◆ What you need to do
Filter this data down to the lines that hold "consentement", and copy them.
# # # # #
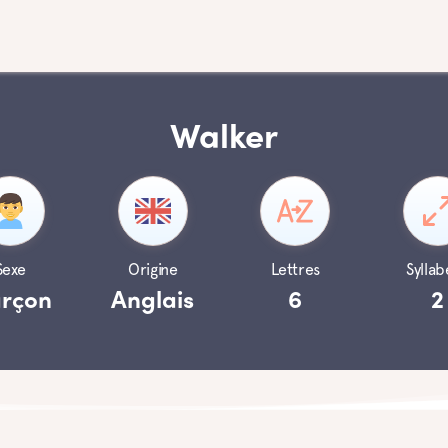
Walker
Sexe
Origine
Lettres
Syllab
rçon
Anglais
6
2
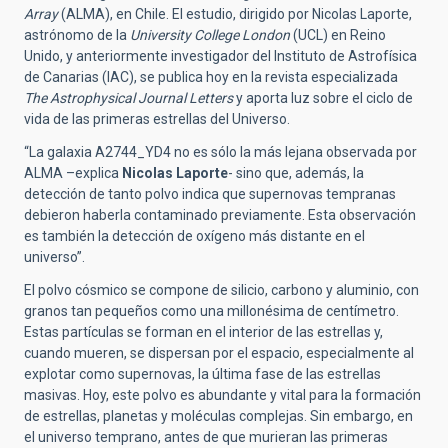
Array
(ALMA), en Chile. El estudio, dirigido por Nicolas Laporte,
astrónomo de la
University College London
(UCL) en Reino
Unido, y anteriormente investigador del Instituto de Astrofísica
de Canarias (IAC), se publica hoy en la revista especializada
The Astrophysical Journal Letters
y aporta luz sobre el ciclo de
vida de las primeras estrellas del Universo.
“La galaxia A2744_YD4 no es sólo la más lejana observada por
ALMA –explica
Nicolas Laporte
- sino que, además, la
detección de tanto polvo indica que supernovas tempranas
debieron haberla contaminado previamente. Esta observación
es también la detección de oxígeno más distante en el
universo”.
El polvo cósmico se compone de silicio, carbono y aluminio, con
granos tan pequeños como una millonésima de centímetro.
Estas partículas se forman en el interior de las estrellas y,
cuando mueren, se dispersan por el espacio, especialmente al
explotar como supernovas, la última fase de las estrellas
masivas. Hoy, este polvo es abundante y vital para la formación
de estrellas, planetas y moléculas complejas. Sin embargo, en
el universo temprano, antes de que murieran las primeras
# # # # #
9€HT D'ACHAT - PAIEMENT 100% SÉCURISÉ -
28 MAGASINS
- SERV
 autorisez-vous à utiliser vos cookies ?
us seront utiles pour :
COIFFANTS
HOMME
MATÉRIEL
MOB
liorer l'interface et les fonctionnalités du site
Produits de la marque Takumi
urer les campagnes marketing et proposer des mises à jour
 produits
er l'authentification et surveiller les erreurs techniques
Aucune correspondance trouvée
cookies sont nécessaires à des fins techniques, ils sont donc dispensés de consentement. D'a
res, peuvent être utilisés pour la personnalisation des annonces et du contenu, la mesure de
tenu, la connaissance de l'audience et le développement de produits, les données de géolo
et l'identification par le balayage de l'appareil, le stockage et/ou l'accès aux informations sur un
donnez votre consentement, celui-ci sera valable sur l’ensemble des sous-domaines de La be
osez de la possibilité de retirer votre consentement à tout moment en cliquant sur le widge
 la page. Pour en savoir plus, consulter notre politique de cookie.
# # # # #
◆ Solution for this exercise
cookies sont nécessaires à des fins techniques, ils sont donc dispensés de consentement. D'a
donnez votre consentement, celui-ci sera valable sur l’ensemble des sous-domaines de La be
osez de la possibilité de retirer votre consentement à tout moment en cliquant sur le widge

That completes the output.